Jane - How old do you suggest children be to start family meetings? My boys are 3 1/2 and 5 years old. I'd like to start family meetings to discuss issues that need to be addressed and get the boys involved, but I'm thinking they may be too young. Thanks.
Hi Julie, Your 5-year-old is definitely old enough. Only you will be able to tell if the 3 1/2 year old is old enough? The magic age seems to be 4. It is very important to start family meetings as soon after 4 as possible so children start learning to use their power in useful ways and to develop the belief, "I am capable." This will eliminate many power struggles, and 4-year-olds are so good at problem-solving when given the opportunity.
You might find the following excerpt from Positive Discipline handy for getting started:
Why have Family Meetings?
Holding regular Family Meetings is one of the most valuable things you can do as a family. Why? Family Meetings provide an opportunity to teach children valuable social and life skills for good character.
They will learn:
- Listening skills
- Brainstorming skills
- Problem-solving skills
- Mutual respect
- The value of cooling off before solving a problem. (Problems are put on the weekly challenges pages so a cooling off period takes place before focusing on solutions to the challenge.)
- Concern for others
- Accountability in a safe environment. (People don’t worry about admitting mistakes when they know they will be supported to find solutions instead of experiencing blame, shame, or pain.)
- How to choose solutions that are respectful to everyone concerned
- A sense of belonging and significance
- Social interest
- That mistakes are wonderful opportunities to learn
Family Meetings provide an opportunity for parents to:
- Avoid power struggles by respectfully sharing control
- Avoid micromanaging children, so children learn self-discipline
- Listen in ways that invite children to listen
- Respectfully share responsibility
- Create good memories through a family tradition
- Model all of the skills they want their children to learn
If parents really understood the value of family meetings, it would be their most valuable parenting tool–and they would make every effort to schedule 15 to 30 minutes a week for family meetings.
Family Meeting Agenda
- Evaluate last week’s solutions
- Focus on solutions for this week’s challenges
- Meal Planning Calendar
- Weekly planning such as events, who needs rides, etc.
- Family togetherness event planning (including special time)
- Family Fun Activity (game, treats, etc.)
Each component of the agenda is important. Start with compliments for several reasons:
- Compliments create a positive atmosphere
- Children learn to be “good finders” when they look for and verbalize the things they appreciate about family members.

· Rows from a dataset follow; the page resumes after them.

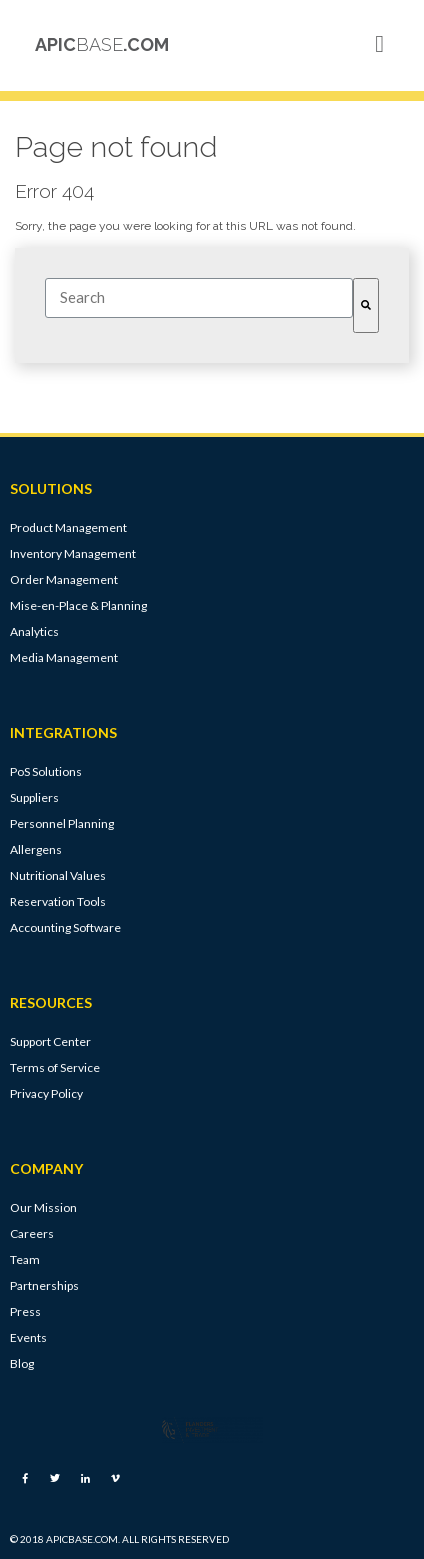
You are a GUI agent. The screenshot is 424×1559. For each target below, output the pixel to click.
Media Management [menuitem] (64, 657)
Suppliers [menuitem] (34, 797)
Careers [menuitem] (32, 1233)
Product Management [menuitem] (68, 527)
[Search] (366, 305)
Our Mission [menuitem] (43, 1207)
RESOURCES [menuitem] (51, 1003)
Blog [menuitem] (22, 1363)
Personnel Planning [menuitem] (62, 823)
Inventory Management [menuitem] (73, 553)
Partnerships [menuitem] (44, 1285)
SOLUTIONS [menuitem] (51, 489)
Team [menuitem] (25, 1259)
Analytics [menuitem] (34, 631)
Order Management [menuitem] (64, 579)
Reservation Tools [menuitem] (58, 901)
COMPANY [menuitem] (46, 1169)
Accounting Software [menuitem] (65, 927)
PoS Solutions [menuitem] (46, 771)
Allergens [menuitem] (36, 849)
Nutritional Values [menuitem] (58, 875)
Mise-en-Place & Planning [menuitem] (78, 605)
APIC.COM (102, 44)
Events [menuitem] (28, 1337)
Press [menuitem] (25, 1311)
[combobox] (199, 298)
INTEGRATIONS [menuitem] (63, 733)
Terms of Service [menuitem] (55, 1067)
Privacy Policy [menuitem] (46, 1093)
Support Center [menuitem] (50, 1041)
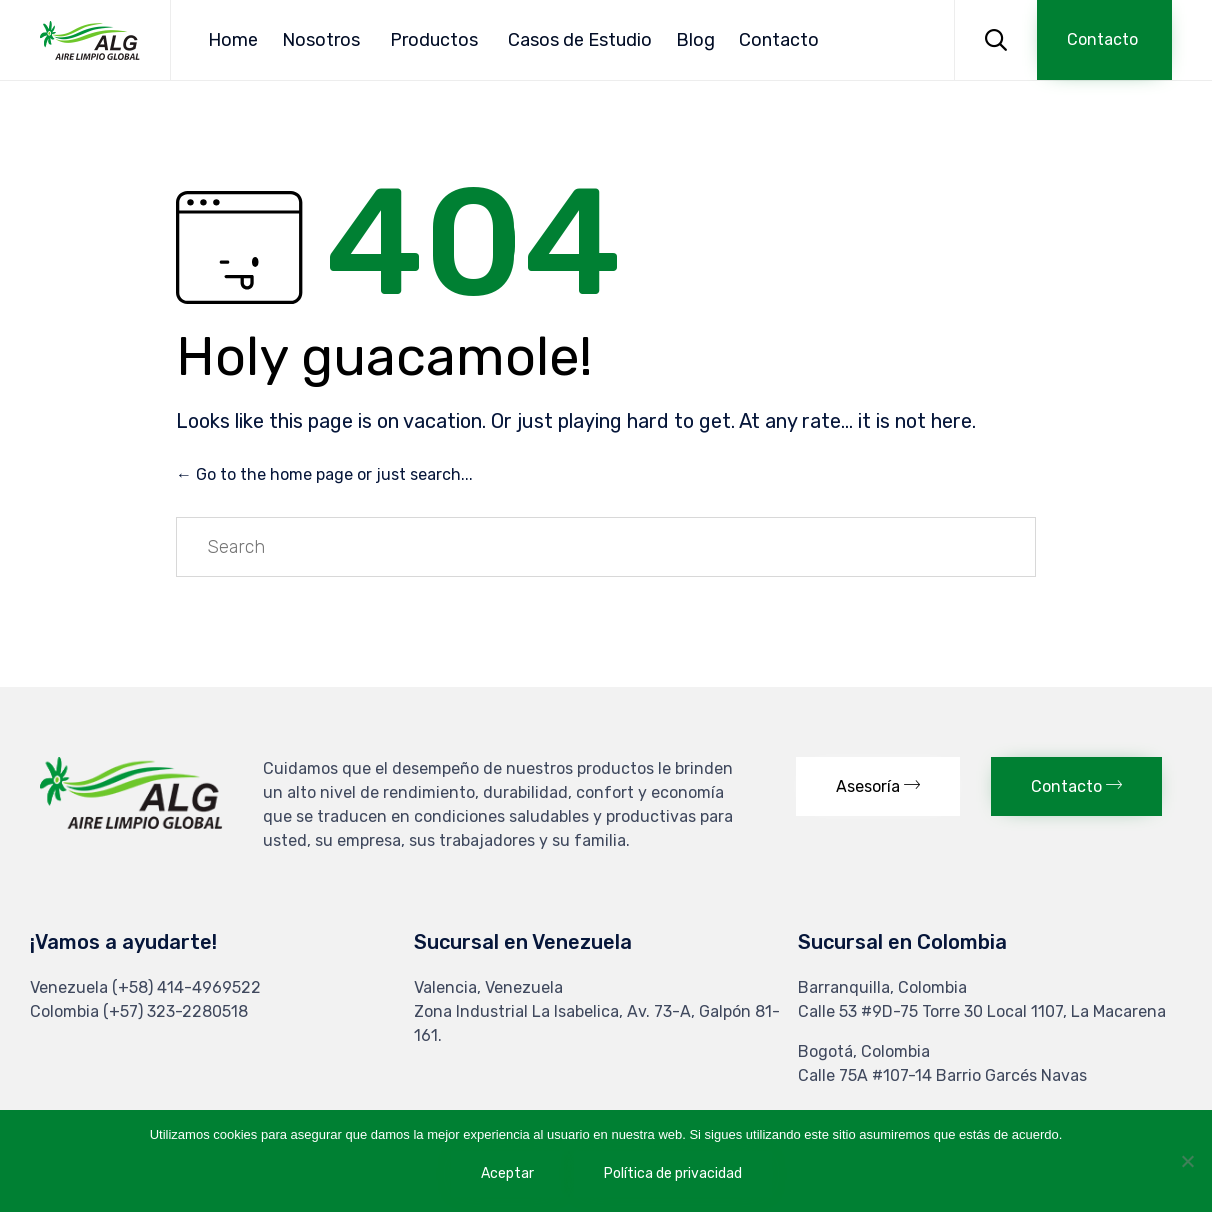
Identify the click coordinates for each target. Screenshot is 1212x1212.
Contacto (779, 40)
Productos (434, 40)
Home (233, 40)
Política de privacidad (673, 1173)
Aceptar (507, 1173)
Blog (695, 40)
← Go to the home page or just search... (324, 474)
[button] (1104, 40)
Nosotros (321, 40)
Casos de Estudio (580, 40)
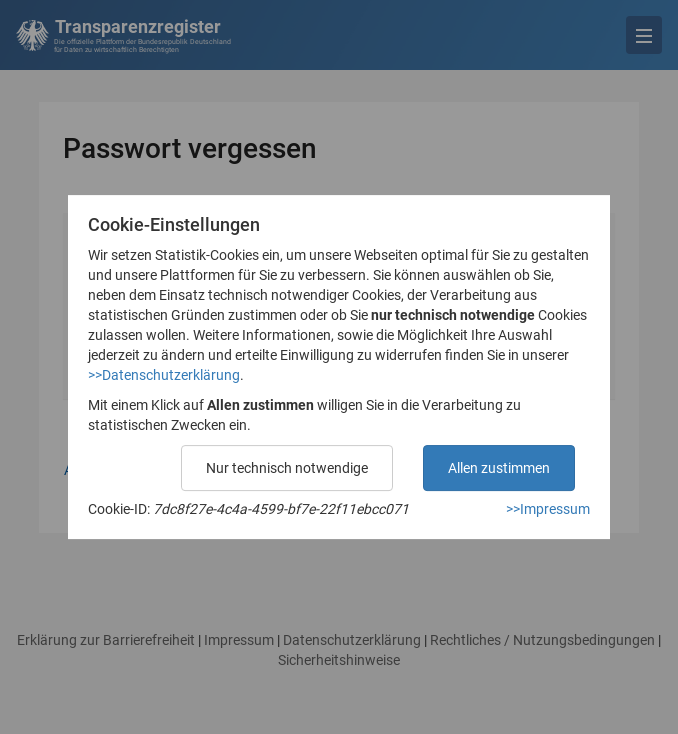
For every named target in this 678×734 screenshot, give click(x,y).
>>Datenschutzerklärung (164, 375)
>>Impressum (548, 509)
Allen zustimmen (499, 468)
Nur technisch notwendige (287, 468)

- Children usually fight less when they participate in regular family meetings beginning with compliments.
- It is important to have each member of the family give a compliment to every other member of the family so everyone feels a sense of belonging and significance.
- Remember that compliments may sound awkward in the beginning. They get better with practice.
You will create a positive atmosphere in your family when everyone learns to look for the good in each other and to verbalize positive comments. Please don’t expect perfection. Some sibling squabbling is normal. However, when children (and parents) learn to give and receive compliments, negative tension is reduced considerably. Of course, a positive atmosphere is increased even more when families have regular family meetings to find solutions to problems.
Family Meeting Jobs
Recorder: Be sure to have someone write down all the ideas that are brainstormed. It is so much fun to look at these ideas later – as much fun as looking at old family picture albums. Circle the solution that works for everyone. Consensus is important in family meetings. If you can reach consensus, table this item and try again next week.
Chairperson: Rotate this job so everyone has a chance to be the “person in charge”. The Chairperson calls the meeting to order, asks for compliments to begin, and handles the Weekly Challenges page by announcing the next challenge to be solved and following the rest of the agenda.
Timekeeper: A timekeeper can keep everyone on track so the meeting doesn’t go on and on and get boring.
Do's and Don'ts for Successful Family Meetings
- Remember the long-range purpose: To teach valuable life skills.
- Post an agenda where family members can write their concerns or problems.
- Start with compliments to set the tone by verbalizing positive things about each other.
- Brainstorm for solutions to problems. Choose one suggestion (by consensus) that is practical and respectful and try it for a week.
- Focus on solutions, not blame
- Calendar a family fun activity for later in the week – and all sports and other activities (including a chauffeur schedule).
- Keep family meetings short 10 to 30 minutes, depending on the ages of your children. End with a family fun activity, game, or dessert.
- Use family meetings as a platform for lectures and parental control.
- Allow children to dominate and control. (Mutual respect is the key.)
- Skip weekly family meetings. (They should be the most important date on your calendar.)
- Forget that mistakes are wonderful opportunities to learn.
- Forget that learning skills takes time. Even solutions that don't work provide an opportunity to learn and try again—always focusing on respect and solutions.
- Expect children under the age of four to participate in the process. (If younger children are too distracting, wait until they are in bed.)